Content starts

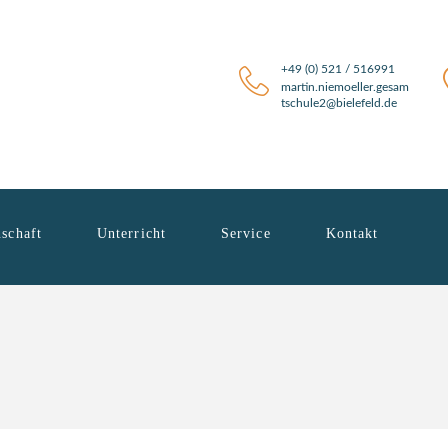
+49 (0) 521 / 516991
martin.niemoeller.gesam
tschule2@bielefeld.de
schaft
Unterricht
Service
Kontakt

Content ends
Content starts

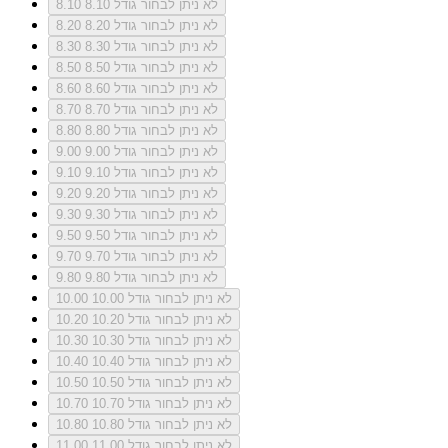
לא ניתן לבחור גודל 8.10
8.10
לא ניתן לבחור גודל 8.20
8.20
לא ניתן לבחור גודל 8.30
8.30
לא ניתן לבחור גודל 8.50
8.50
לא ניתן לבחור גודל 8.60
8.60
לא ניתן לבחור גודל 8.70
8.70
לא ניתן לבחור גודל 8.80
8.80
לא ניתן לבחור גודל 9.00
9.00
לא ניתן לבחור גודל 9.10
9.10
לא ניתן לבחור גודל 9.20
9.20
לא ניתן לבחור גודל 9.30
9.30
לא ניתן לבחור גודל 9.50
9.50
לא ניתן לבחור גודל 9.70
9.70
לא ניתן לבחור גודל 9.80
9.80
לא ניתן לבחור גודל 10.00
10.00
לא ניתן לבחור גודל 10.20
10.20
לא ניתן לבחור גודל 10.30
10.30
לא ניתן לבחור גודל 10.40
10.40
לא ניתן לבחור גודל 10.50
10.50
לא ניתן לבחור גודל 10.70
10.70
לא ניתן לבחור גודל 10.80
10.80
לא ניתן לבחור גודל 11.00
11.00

Content ends
Content starts

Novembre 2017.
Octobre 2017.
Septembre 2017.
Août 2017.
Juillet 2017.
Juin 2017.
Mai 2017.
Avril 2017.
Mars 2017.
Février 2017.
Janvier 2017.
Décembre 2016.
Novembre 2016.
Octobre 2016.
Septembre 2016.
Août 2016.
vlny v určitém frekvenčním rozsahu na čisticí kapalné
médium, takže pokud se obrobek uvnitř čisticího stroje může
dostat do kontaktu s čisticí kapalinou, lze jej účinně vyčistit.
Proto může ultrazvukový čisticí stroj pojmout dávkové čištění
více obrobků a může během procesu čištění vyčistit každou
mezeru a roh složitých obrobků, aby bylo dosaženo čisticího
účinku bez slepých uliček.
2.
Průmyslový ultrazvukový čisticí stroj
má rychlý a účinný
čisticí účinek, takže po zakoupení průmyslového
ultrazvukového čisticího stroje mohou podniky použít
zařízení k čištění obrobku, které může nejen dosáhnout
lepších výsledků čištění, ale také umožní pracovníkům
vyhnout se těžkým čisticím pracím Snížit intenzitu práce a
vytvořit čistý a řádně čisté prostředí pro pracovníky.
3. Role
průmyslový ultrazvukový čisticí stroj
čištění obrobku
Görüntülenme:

Content ends

Starting from the records above, filter out all lines except those containing the word "stroje".

médium, takže pokud se obrobek uvnitř čisticího stroje může
ultrazvukového čisticího stroje mohou podniky použít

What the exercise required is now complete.